Theodore Wolfner (18 June 1864 Újpest – 18 May 1929, Budapest) was a Hungarian deputy. He was educated at the gymnasium and at the school of technology in Budapest. After spending some time in his father's tannery in order to acquire a practical knowledge of the manufacture of leather, he undertook an extensive tour, visiting Germany, Egypt, Palestine, and Turkey.

Wolfner was an alderman of Újpest, a member of the county council of Pest, president of the national association of leather manufacturers, director of the technological industrial museum, and a member of the chamber of commerce and industry in Budapest. From 1896 he represented Gödöllő in the Hungarian Parliament, a fact which is the more noteworthy because of the circumstance that this district was the favorite residence of Francis Joseph I, and was under the influence of court officials.

In 1904 Wolfner was the recipient of a rare honour, when the king appointed him a Captain of Hussars in the reserves and elevated him to the Hungarian nobility.

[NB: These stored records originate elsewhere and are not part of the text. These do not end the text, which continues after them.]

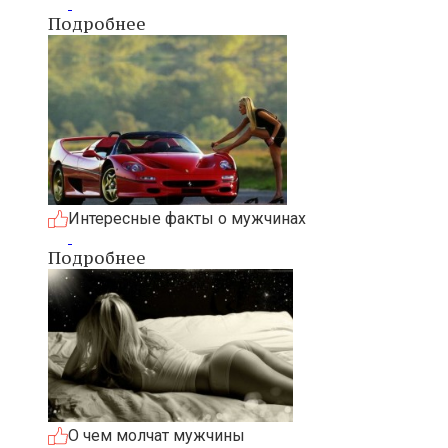
Подробнее
Интересные факты о мужчинах
Подробнее
О чем молчат мужчины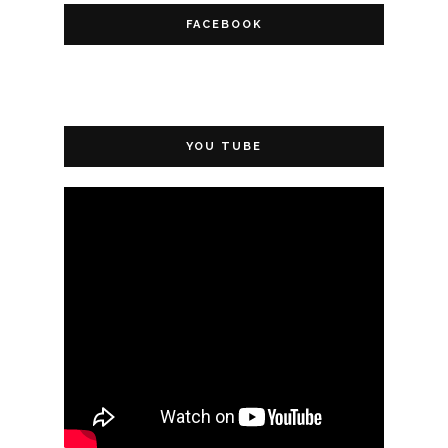
FACEBOOK
YOU TUBE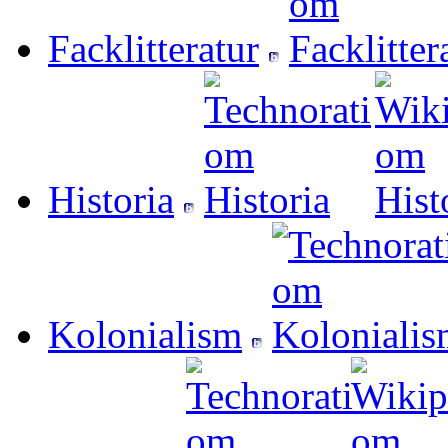
Facklitteratur
Historia
Kolonialism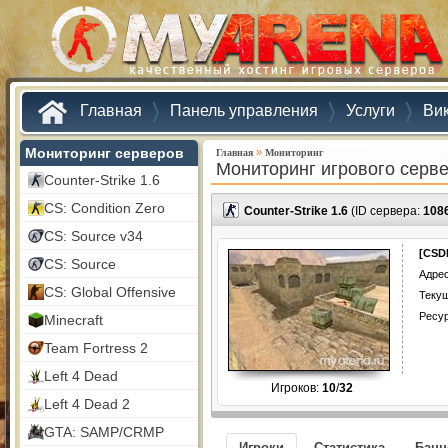
Главная
Панель управления
Услуги
Ви
Мониторинг серверов
»
Главная
Мониторинг
Мониторинг игрового серв
Counter-Strike 1.6
CS: Condition Zero
Counter-Strike 1.6
(ID сервера:
108
CS: Source v34
[CSD
CS: Source
Адрес
CS: Global Offensive
Текущ
Ресу
Minecraft
Team Fortress 2
Left 4 Dead
Игроков:
10
/
32
Left 4 Dead 2
GTA: SAMP/CRMP
Игроки
Статистика
Бан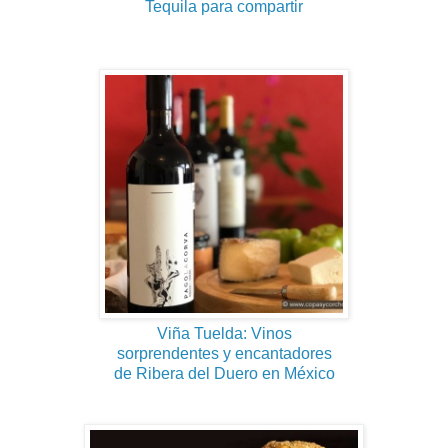
Tequila para compartir
Viña Tuelda: Vinos
sorprendentes y encantadores
de Ribera del Duero en México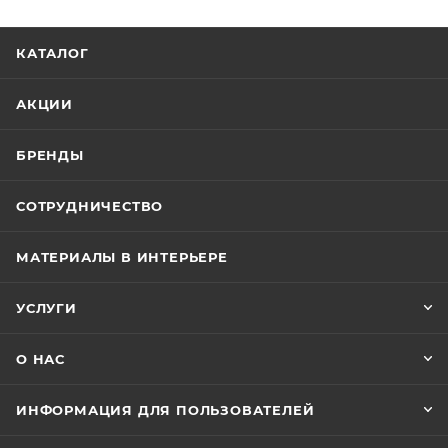
КАТАЛОГ
АКЦИИ
БРЕНДЫ
СОТРУДНИЧЕСТВО
МАТЕРИАЛЫ В ИНТЕРЬЕРЕ
УСЛУГИ
О НАС
ИНФОРМАЦИЯ ДЛЯ ПОЛЬЗОВАТЕЛЕЙ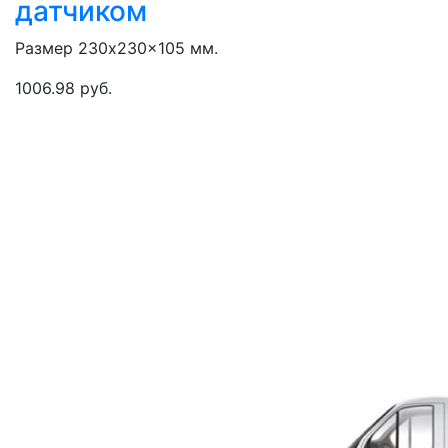
датчиком
Размер 230x230x105 мм.
1006.98 руб.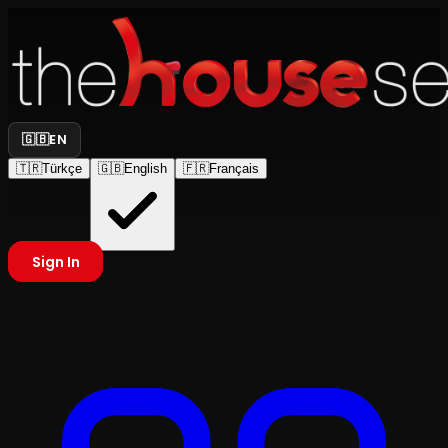
🇬🇧
EN
🇹🇷
Türkçe
🇬🇧
English
🇫🇷
Français
Sign In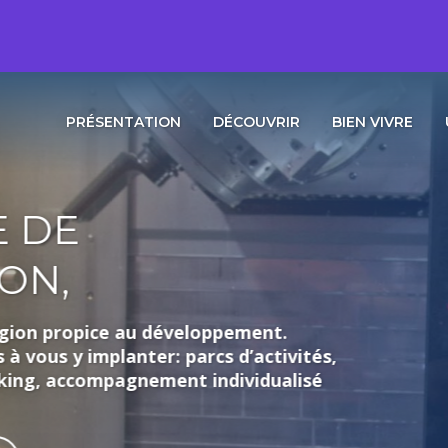
PRÉSENTATION
DÉCOUVRIR
BIEN VIVRE
loppement.
rcs d’activités,
individualisé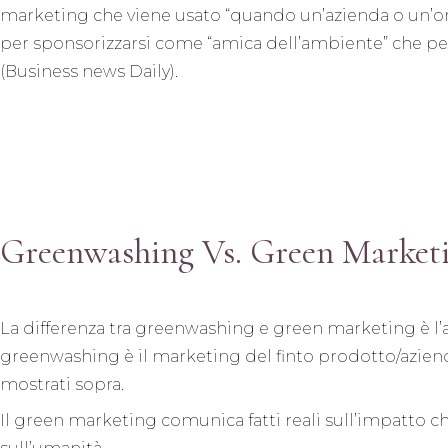
marketing che viene usato “quando un’azienda o un’
per sponsorizzarsi come “amica dell’ambiente” che pe
(Business news Daily).
Greenwashing Vs. Green Market
La differenza tra greenwashing e green marketing è l’aut
greenwashing è il marketing del finto prodotto/azienda
mostrati sopra.
Il green marketing comunica fatti reali sull’impatto ch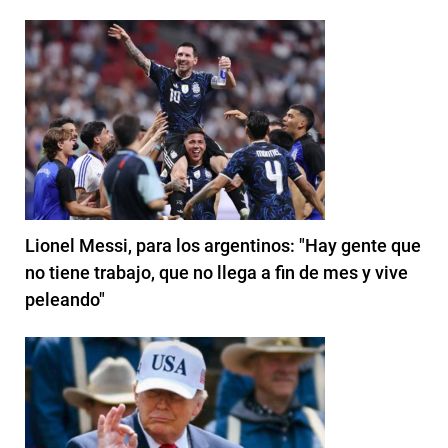
Lionel Messi, para los argentinos: "Hay gente que
no tiene trabajo, que no llega a fin de mes y vive
peleando"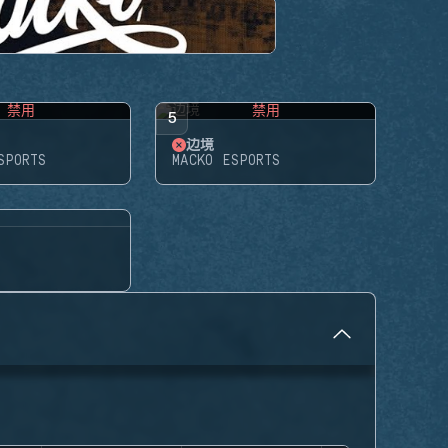
禁用
禁用
5
边境
SPORTS
MACKO ESPORTS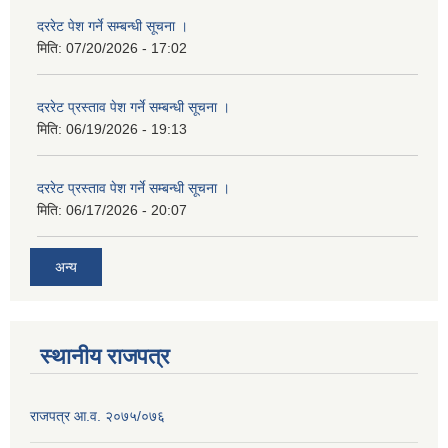
दररेट पेश गर्ने सम्बन्धी सूचना ।
मिति:
07/20/2026 - 17:02
दररेट प्रस्ताव पेश गर्ने सम्बन्धी सूचना ।
मिति:
06/19/2026 - 19:13
दररेट प्रस्ताव पेश गर्ने सम्बन्धी सूचना ।
मिति:
06/17/2026 - 20:07
अन्य
स्थानीय राजपत्र
राजपत्र आ.व. २०७५/०७६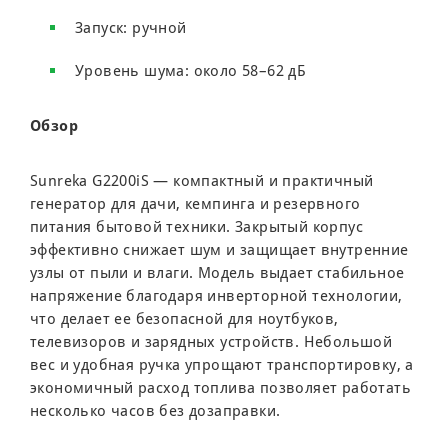
Запуск: ручной
Уровень шума: около 58–62 дБ
Обзор
Sunreka G2200iS — компактный и практичный
генератор для дачи, кемпинга и резервного
питания бытовой техники. Закрытый корпус
эффективно снижает шум и защищает внутренние
узлы от пыли и влаги. Модель выдает стабильное
напряжение благодаря инверторной технологии,
что делает ее безопасной для ноутбуков,
телевизоров и зарядных устройств. Небольшой
вес и удобная ручка упрощают транспортировку, а
экономичный расход топлива позволяет работать
несколько часов без дозаправки.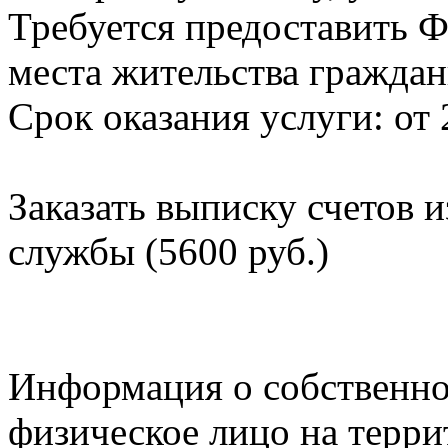
Требуется предоставить Ф
места жительства граждан
Срок оказания услуги: от 
Заказать выписку счетов 
службы (5600 руб.)
Информация о собственно
физическое лицо на терр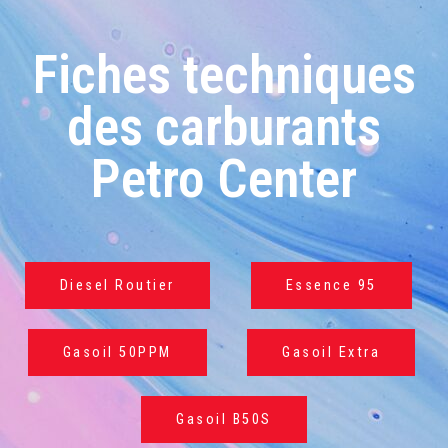
Fiches techniques
des carburants
Petro Center
Diesel Routier
Essence 95
Gasoil 50PPM
Gasoil Extra
Gasoil B50S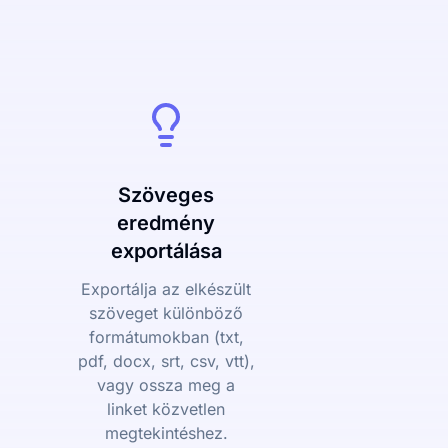
Szöveges
eredmény
exportálása
Exportálja az elkészült
szöveget különböző
formátumokban (txt,
pdf, docx, srt, csv, vtt),
vagy ossza meg a
linket közvetlen
megtekintéshez.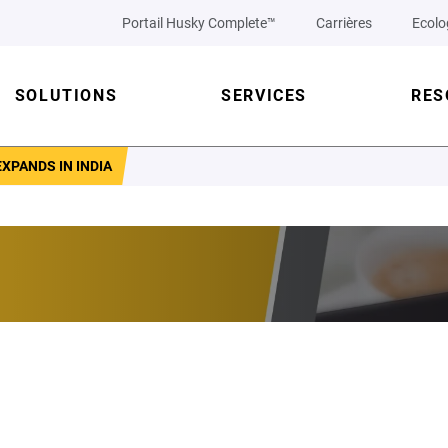
Portail Husky Complete™
Carrières
Ecolo
SOLUTIONS
SERVICES
RES
XPANDS IN INDIA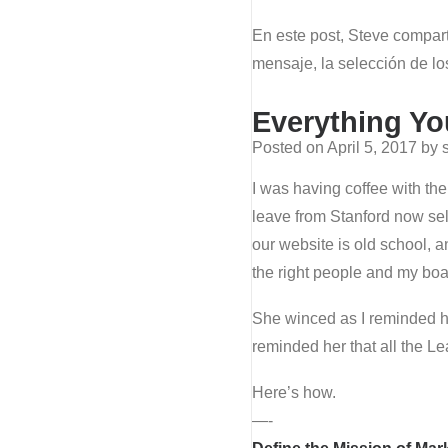
En este post, Steve compar
mensaje, la selección de l
Everything Y
Posted on
April 5, 2017
by 
I was having coffee with th
leave from Stanford now se
our website is old school, 
the right people and my boa
She winced as I reminded h
reminded her that all the 
Here’s how.
—-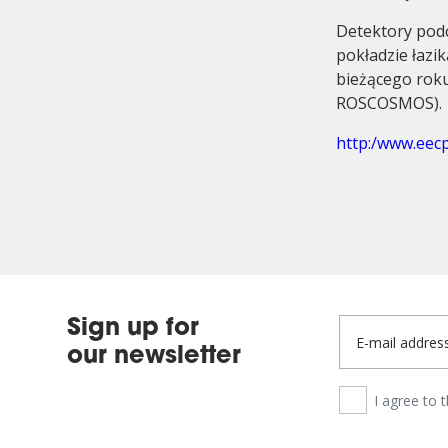
Detektory podc
pokładzie łazi
bieżącego roku
ROSCOSMOS).
http:/www.eec
Quality
Sign up for
our newsletter
I agree to 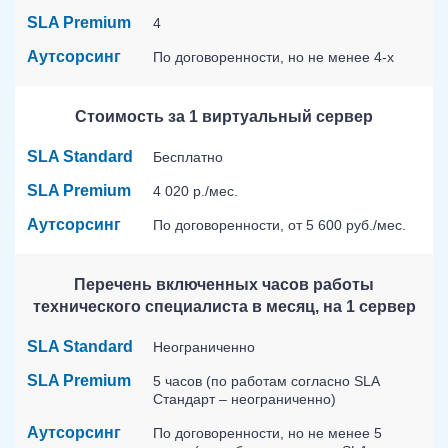
SLA Premium
4
Аутсорсинг
По договоренности, но не менее 4-х
Стоимость за 1 виртуальный сервер
SLA Standard
Бесплатно
SLA Premium
4 020 р./мес.
Аутсорсинг
По договоренности, от 5 600 руб./мес.
Перечень включенных часов работы
технического специалиста в месяц, на 1 сервер
SLA Standard
Неограниченно
SLA Premium
5 часов (по работам согласно SLA
Стандарт – неограниченно)
Аутсорсинг
По договоренности, но не менее 5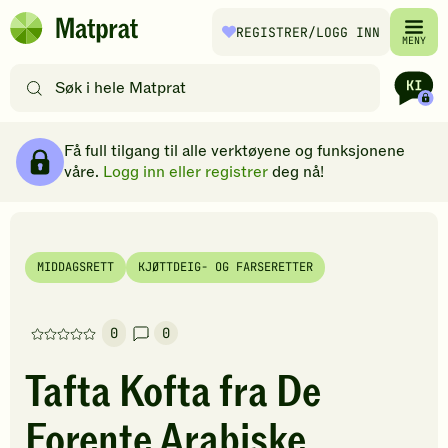
Hopp til hovedinnhold
REGISTRER
/LOGG INN
Matprat
MENY
hjemmeside
Søk
etter
oppskrifter
Ingredienser
Slik gjør du
Kommentarer
Brødsmulesti
eller
Få full tilgang til alle verktøyene og funksjonene
filtre
våre.
Logg inn eller registrer
deg nå!
MIDDAGSRETT
KJØTTDEIG- OG FARSERETTER
0
0
Denne
oppskriften
Tafta Kofta fra De
har
foreløpig
Forente Arabiske
ingen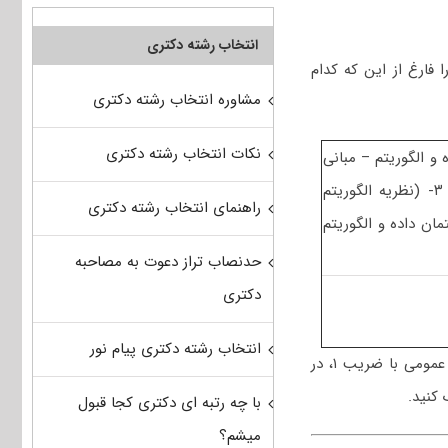
انتخاب رشته دکتری
فارغ از این که کدام
مشاوره انتخاب رشته دکتری
نکات انتخاب رشته دکتری
سی شامل ۲- (ساختمان داده و الگوریتم – مبانی
منطق – مبانی ترکیبیات- جبر خطی عددی) و کارشناسی ارشد شامل ۳- (نظریه الگوریتم
راهنمای انتخاب رشته دکتری
تمان داده و الگوریتم
حدنصاب تراز دعوت به مصاحبه
دکتری
انتخاب رشته دکتری پیام نور
دارای ضریب ۵ و درس زبان عمومی با ضریب ۱، در
کنید.
با چه رتبه ای دکتری کجا قبول
میشم؟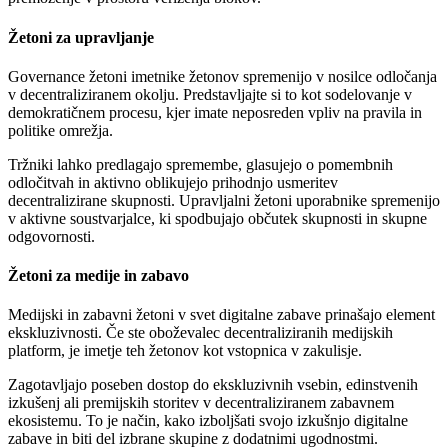
Žetoni za upravljanje
Governance žetoni imetnike žetonov spremenijo v nosilce odločanja
v decentraliziranem okolju. Predstavljajte si to kot sodelovanje v
demokratičnem procesu, kjer imate neposreden vpliv na pravila in
politike omrežja.
Tržniki lahko predlagajo spremembe, glasujejo o pomembnih
odločitvah in aktivno oblikujejo prihodnjo usmeritev
decentralizirane skupnosti. Upravljalni žetoni uporabnike spremenijo
v aktivne soustvarjalce, ki spodbujajo občutek skupnosti in skupne
odgovornosti.
Žetoni za medije in zabavo
Medijski in zabavni žetoni v svet digitalne zabave prinašajo element
ekskluzivnosti. Če ste oboževalec decentraliziranih medijskih
platform, je imetje teh žetonov kot vstopnica v zakulisje.
Zagotavljajo poseben dostop do ekskluzivnih vsebin, edinstvenih
izkušenj ali premijskih storitev v decentraliziranem zabavnem
ekosistemu. To je način, kako izboljšati svojo izkušnjo digitalne
zabave in biti del izbrane skupine z dodatnimi ugodnostmi.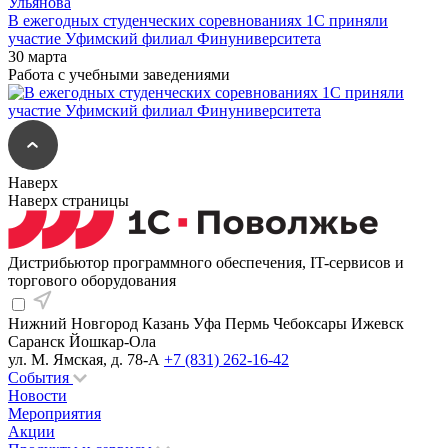
В ежегодных студенческих соревнованиях 1С приняли
участие Уфимский филиал Финуниверситета
30 марта
Работа с учебными заведениями
Наверх
Наверх страницы
Дистрибьютор программного обеспечения, IT-сервисов и
торгового оборудования
Нижний Новгород
Казань
Уфа
Пермь
Чебоксары
Ижевск
Саранск
Йошкар-Ола
ул. М. Ямская, д. 78-А
+7 (831) 262-16-42
События
Новости
Мероприятия
Акции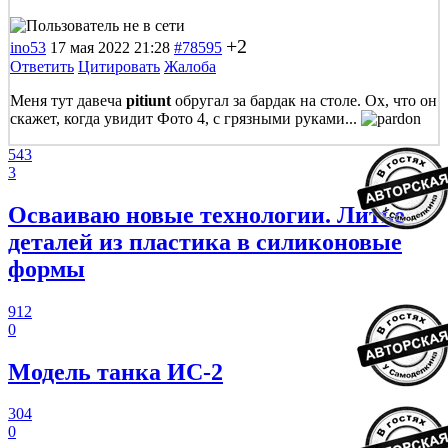
+2
ino53
17 мая 2022 21:28
#78595
Ответить
Цитировать
Жалоба
Меня тут давеча
pitiunt
обругал за бардак на столе. Ох, что он
скажет, когда увидит Фото 4, с грязными руками...
543
3
Осваиваю новые технологии. Литье
деталей из пластика в силиконовые
формы
912
0
Модель танка ИС-2
304
0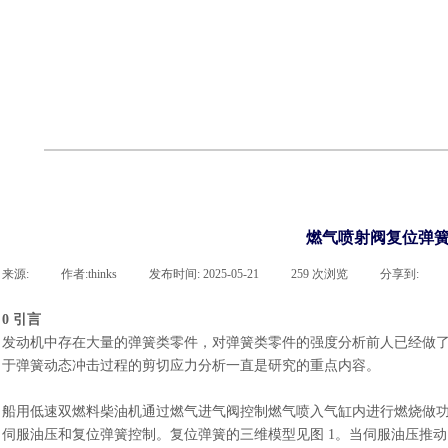
cst
有限元知识
行业资讯
客户案例
关于 thinks
联系凯发网站
企业荣誉
cst技术文章
abaqus技术文章
行业资讯
有限元知识
客户案例
燃气喷射阀复位弹簧
来源:
|
作者:
thinks
|
发布时间:
2025-05-21
|
259
次浏览
|
分享到:
0 引言
发动机中存在大量的弹簧类零件，对弹簧类零件的强度分析前人已经做
于弹簧动态冲击过程的剪切应力分析一直是研究的重点内容。
船用低速双燃料柴油机通过燃气进气阀控制燃气喷入气缸内进行燃烧做
伺服油压和复位弹簧控制。复位弹簧的三维模型见图
1。当伺服油压推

Baron Theodore Wolfner died on May 18, 1929, at the age of 65.

Wolfner married Maria Margit Gitta (1872-1940?); their children were Johann János Wolfner (1894-1944), Veronika Henrietta Dirsztay (b. 1896), Lilly Andrea Halmy (b. 1897), and András Pál Wolfner (1898-1945). The Wolfners were a Jewish family; Johann and András were both murdered in the Holocaust.